I’m hoping this saturday to at least get my stuff organized and neatened…. I know we’ll get there… but this all adds to it too.
My mother watches my niece and nephew often.This is the longest I’ve ever gone without seeing them (it’s been since the wedding)… I miss them too! And MY stores… .being close to MY friends (he can go over to his best friend’s for an hour as he lives a few streets down. I can’t really do that… especially now with my new job… it doesn’t make sense to drive 40 minutes each way on a whim….
Sorry for my whine session… I had to unleash it somewhere. It’s really good to read I’m not alonei n this though and that I”m not the only one who wants to cry when I feel homesick.
Post # 14
I’ve lived with FI for 3 years now and for the first two years, every few months, I would have a crying fit and just sob that I wanted to go home. I think, for me at least, it was just the fact that I knew I never would live at home again. It was a hard thing for me to get over, but I noticed in the past year that thought has not been in my mind as much. It used to make FI so sad because he thought he was doing something really wrong, when in reality, I was just going through a life change, you know? It goes away over time.
Post # 15
I went through this when I moved in with FI (at the time SO) and it ws really bad. I almost broke up with him because I was so homesick. The thing that made me know I wanted to marry him was when I decided to stay. Maybe for you it can be the reverse…knowing that you married him is a commitment that you make to get over being homesick?
Post # 16
Trust me, you are not alone. I lived with DH before we got married and I swear he has the most stuff I have ever seen a guy have. All I brought into the house were my clothes…my other stuff was in storage.
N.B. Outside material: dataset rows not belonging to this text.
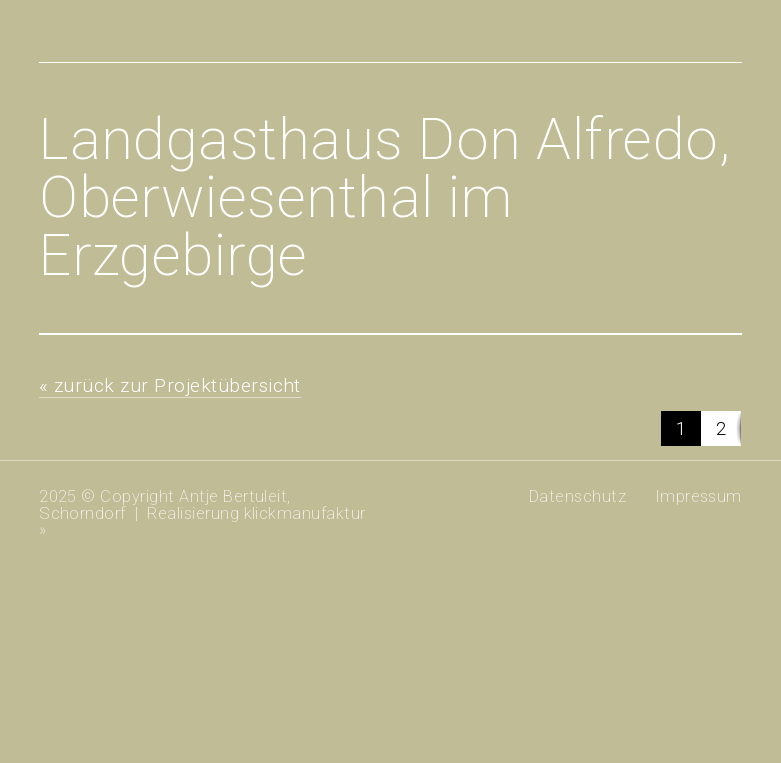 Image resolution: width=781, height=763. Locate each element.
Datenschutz (577, 496)
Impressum (698, 496)
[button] (681, 428)
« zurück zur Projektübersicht (170, 385) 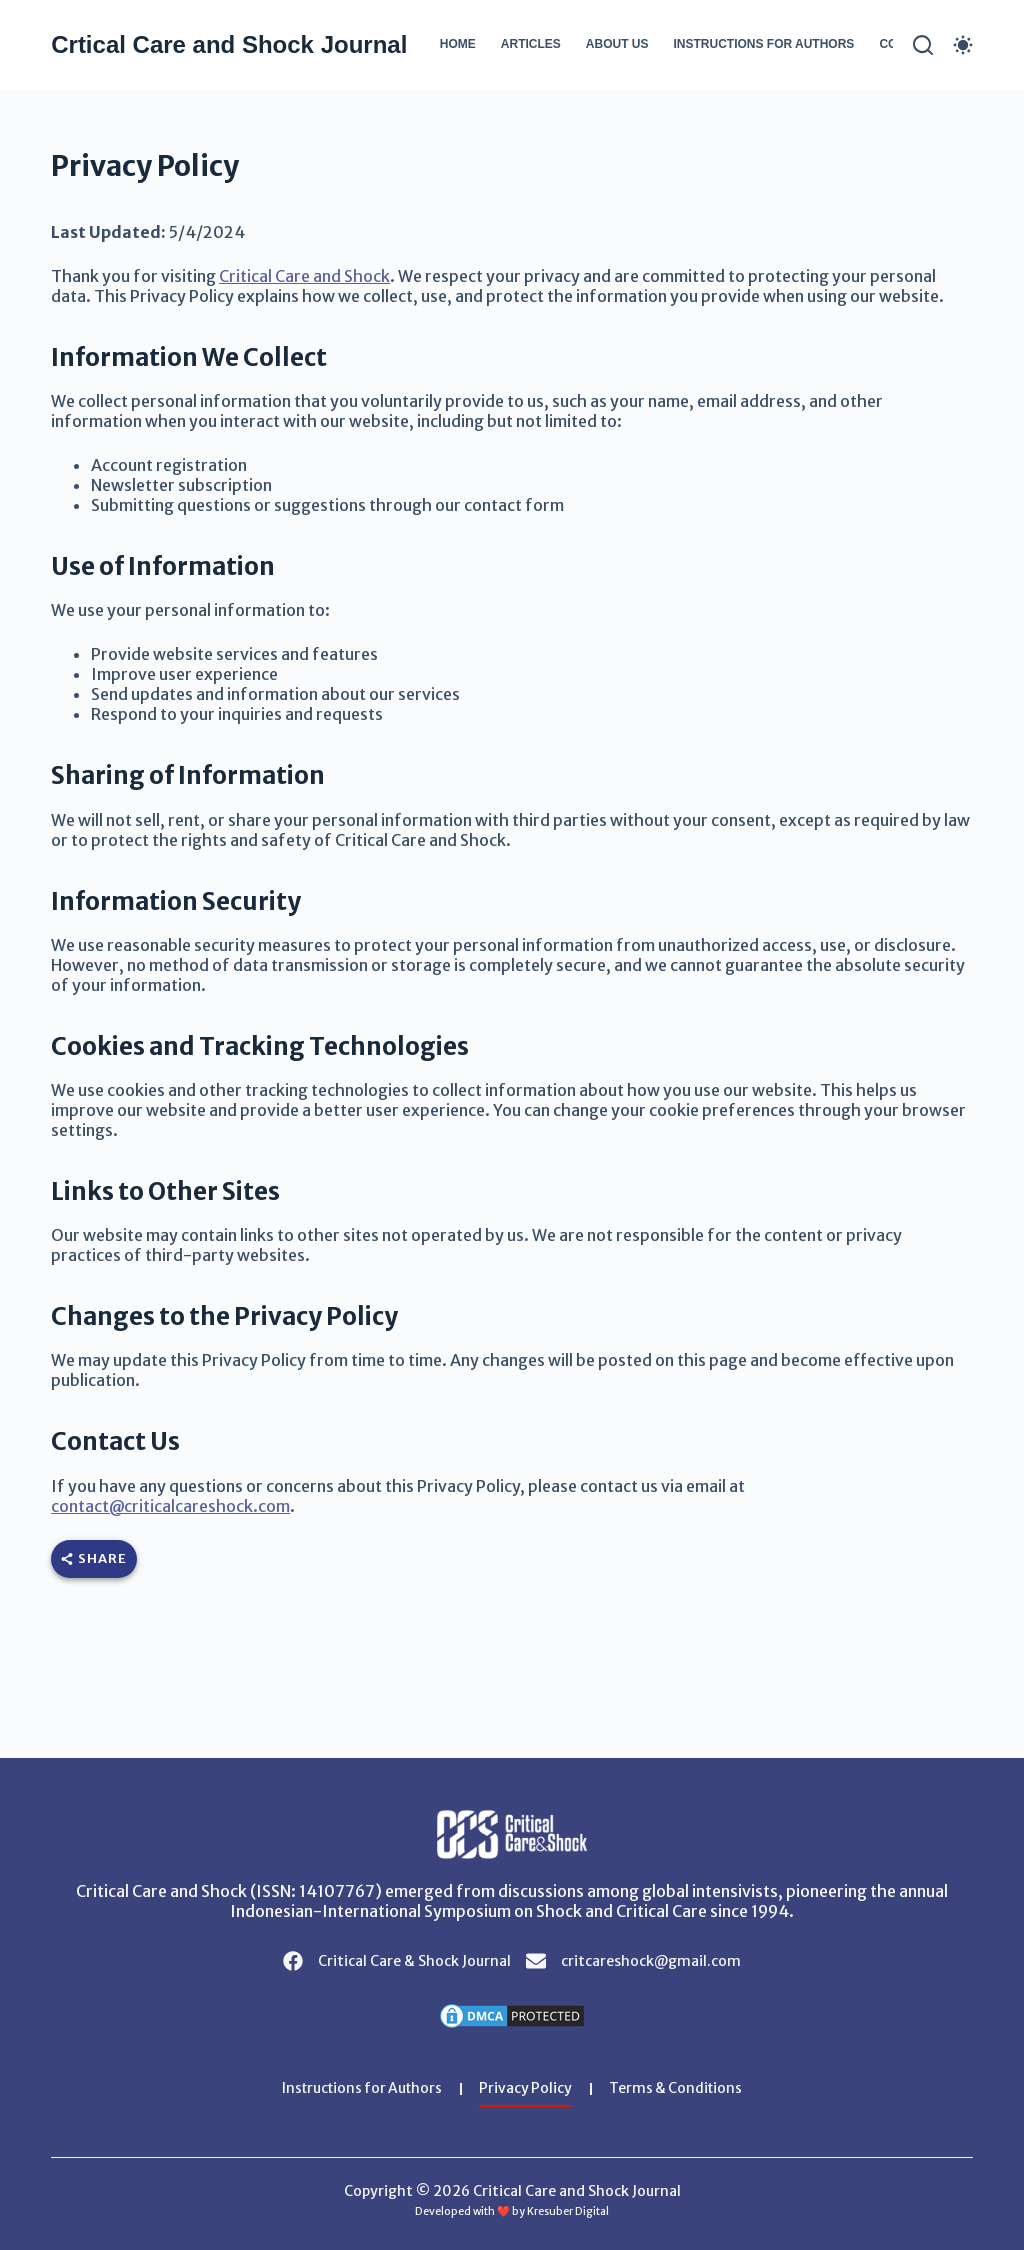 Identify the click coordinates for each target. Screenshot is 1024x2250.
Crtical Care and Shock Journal (229, 44)
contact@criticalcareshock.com (170, 1506)
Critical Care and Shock (304, 276)
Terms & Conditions (680, 2089)
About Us (617, 44)
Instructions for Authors (763, 44)
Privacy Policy (528, 2089)
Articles (531, 44)
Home (458, 44)
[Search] (923, 45)
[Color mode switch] (963, 45) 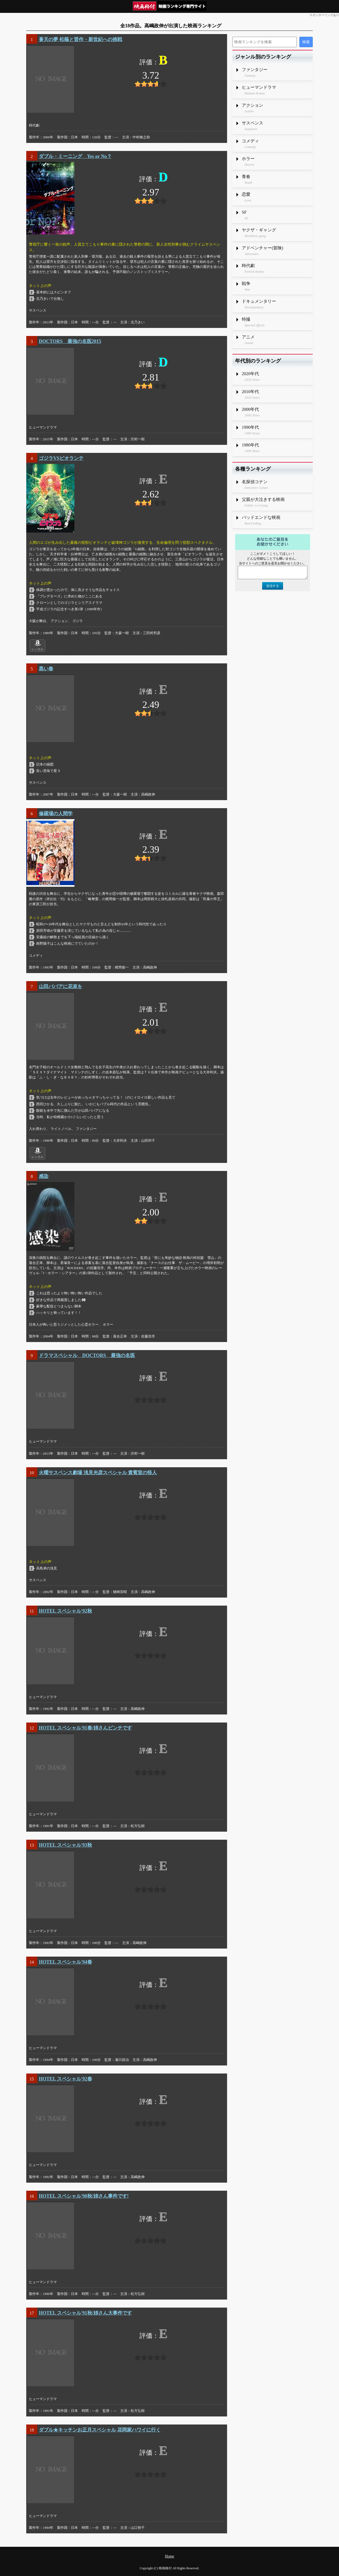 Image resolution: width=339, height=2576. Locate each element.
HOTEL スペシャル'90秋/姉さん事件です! (84, 2196)
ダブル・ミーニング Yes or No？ (75, 156)
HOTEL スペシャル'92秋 (65, 1611)
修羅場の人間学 (56, 813)
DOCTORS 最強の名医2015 (70, 341)
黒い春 (46, 668)
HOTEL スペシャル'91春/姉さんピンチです (85, 1728)
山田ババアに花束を (60, 986)
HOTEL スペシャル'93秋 (65, 1845)
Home (169, 2556)
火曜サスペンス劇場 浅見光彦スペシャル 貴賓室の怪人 (98, 1472)
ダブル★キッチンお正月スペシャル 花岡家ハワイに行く (100, 2430)
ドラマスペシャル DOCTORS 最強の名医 (87, 1355)
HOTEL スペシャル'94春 (65, 1962)
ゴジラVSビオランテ (61, 458)
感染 (43, 1176)
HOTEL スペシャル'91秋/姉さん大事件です (85, 2313)
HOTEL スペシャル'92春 (65, 2079)
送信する (272, 586)
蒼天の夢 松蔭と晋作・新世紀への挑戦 (80, 39) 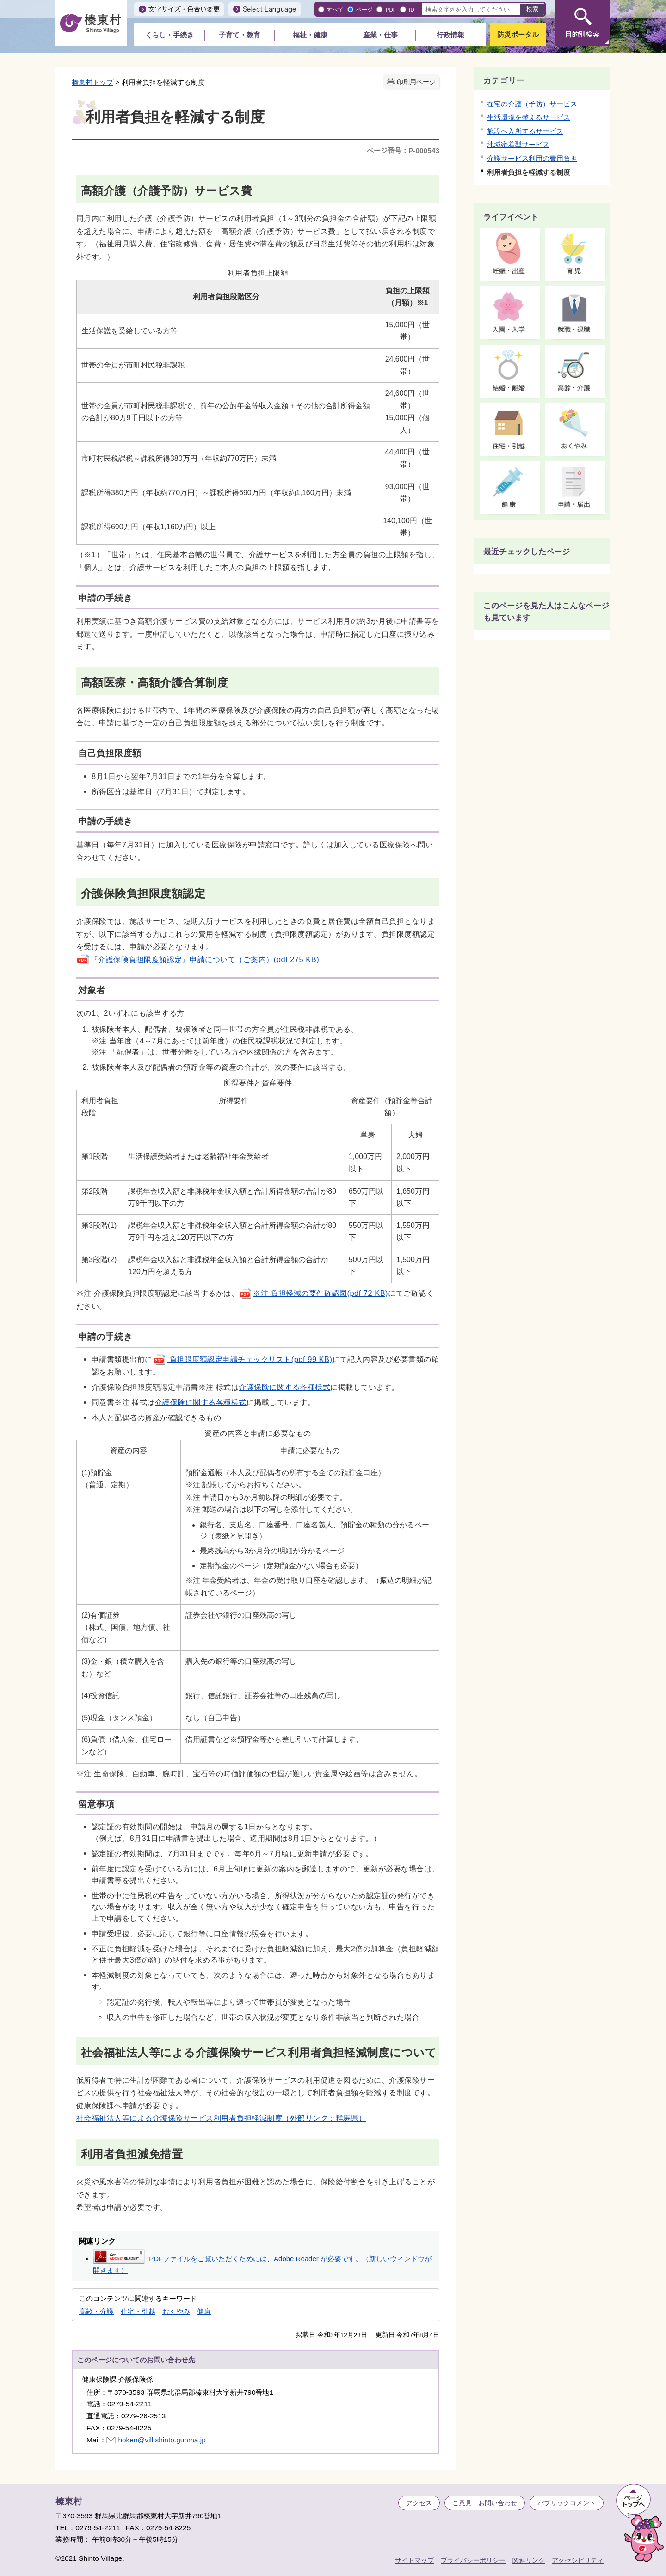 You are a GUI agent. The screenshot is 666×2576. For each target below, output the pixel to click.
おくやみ (176, 2311)
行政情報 (450, 35)
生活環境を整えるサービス (528, 117)
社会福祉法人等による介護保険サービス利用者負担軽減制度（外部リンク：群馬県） (221, 2118)
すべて (335, 9)
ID (411, 9)
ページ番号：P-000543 (403, 150)
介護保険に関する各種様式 (284, 1387)
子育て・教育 (239, 35)
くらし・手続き (169, 35)
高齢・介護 (96, 2311)
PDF (391, 9)
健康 (204, 2311)
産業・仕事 (380, 35)
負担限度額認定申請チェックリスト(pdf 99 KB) (243, 1359)
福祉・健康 (310, 35)
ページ (364, 9)
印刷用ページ (416, 82)
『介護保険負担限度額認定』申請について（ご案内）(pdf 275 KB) (197, 959)
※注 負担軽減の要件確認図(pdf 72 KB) (313, 1293)
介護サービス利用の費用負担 (532, 158)
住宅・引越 (138, 2311)
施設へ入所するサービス (525, 131)
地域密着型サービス (518, 144)
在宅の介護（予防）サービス (532, 104)
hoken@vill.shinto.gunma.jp (161, 2440)
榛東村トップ (92, 82) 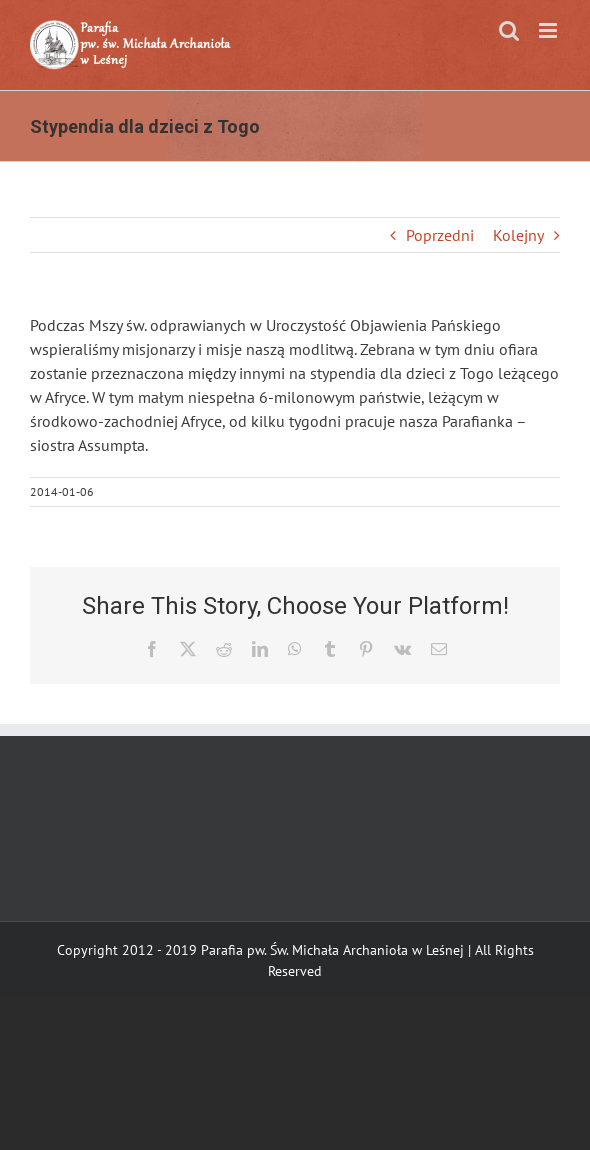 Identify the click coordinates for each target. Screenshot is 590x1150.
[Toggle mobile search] (509, 30)
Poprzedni (440, 235)
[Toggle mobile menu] (549, 30)
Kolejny (518, 235) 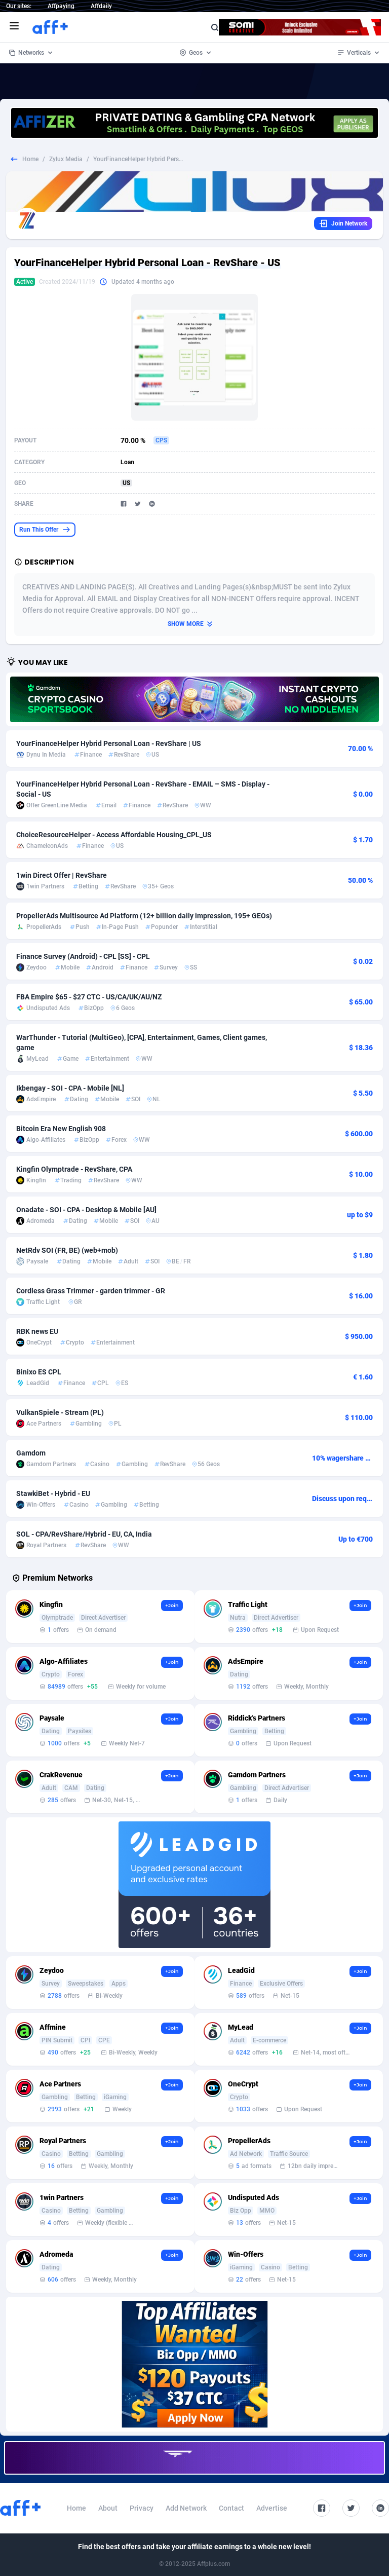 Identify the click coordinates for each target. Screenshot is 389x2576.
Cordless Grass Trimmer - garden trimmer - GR (90, 1291)
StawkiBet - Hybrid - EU (53, 1493)
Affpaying (61, 6)
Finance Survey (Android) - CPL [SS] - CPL (83, 956)
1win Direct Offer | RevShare (61, 875)
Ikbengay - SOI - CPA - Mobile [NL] (70, 1088)
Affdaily (101, 6)
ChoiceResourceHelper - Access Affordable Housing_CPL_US (114, 835)
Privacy (141, 2508)
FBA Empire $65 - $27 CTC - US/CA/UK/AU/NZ (89, 997)
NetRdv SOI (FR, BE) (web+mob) (67, 1250)
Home (30, 159)
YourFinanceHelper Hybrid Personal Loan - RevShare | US (108, 743)
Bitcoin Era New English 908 (61, 1129)
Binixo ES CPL (38, 1372)
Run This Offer (44, 530)
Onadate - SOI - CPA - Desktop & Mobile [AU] (86, 1210)
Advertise (271, 2508)
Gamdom (31, 1453)
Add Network (186, 2508)
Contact (231, 2508)
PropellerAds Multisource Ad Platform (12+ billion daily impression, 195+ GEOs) (144, 916)
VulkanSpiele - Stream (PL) (60, 1412)
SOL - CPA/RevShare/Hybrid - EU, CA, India (84, 1534)
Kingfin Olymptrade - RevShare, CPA (74, 1169)
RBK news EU (37, 1331)
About (108, 2508) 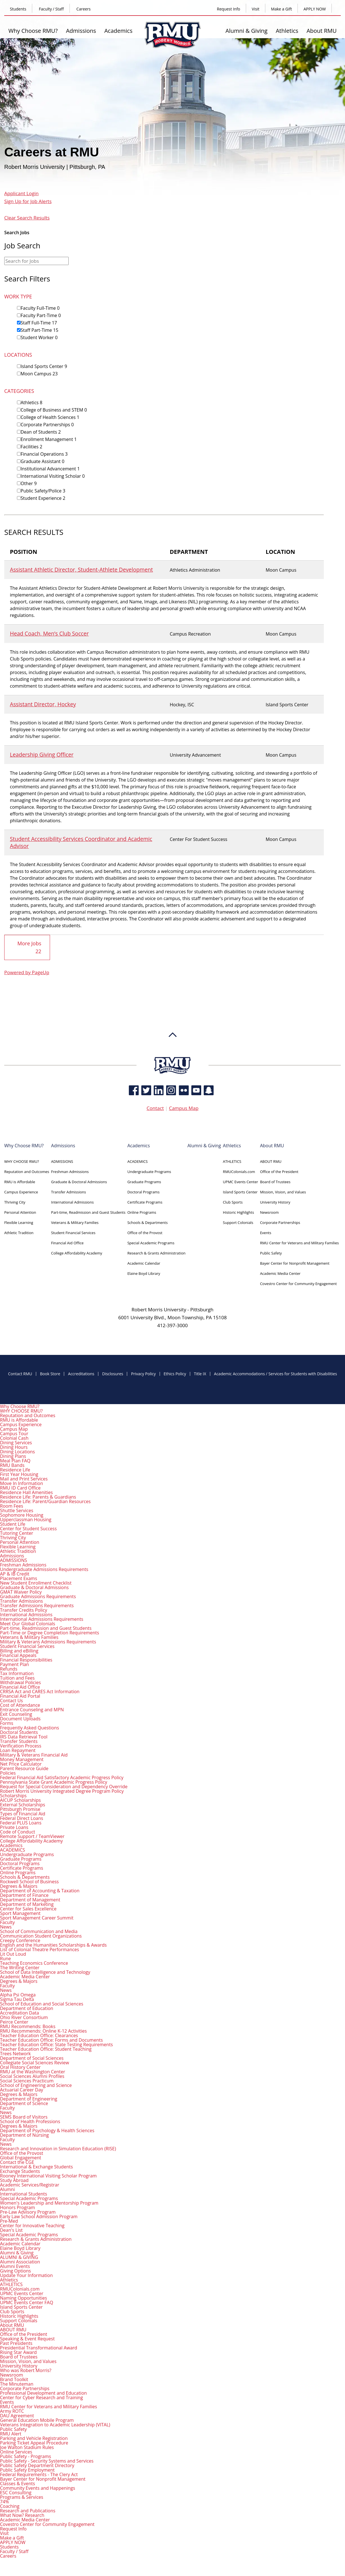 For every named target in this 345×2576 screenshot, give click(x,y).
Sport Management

There were many times when I felt like I didn’t belong. I also wanted to clean up his crap but was afraid to touch anything. He thought I was lazy. One day he asked me why I never did anything around the house but basic cleaning. He thought it was weird b/c all his previous GFs literally took over his house with their stuff and made it their place. I just couldn’t…felt it wasn’t “our place”. Finally he made me print some of our pictures out and hung them when he got home. He told me I could organize anything I wanted, that it was my place too. I am STILL going through all the stuff!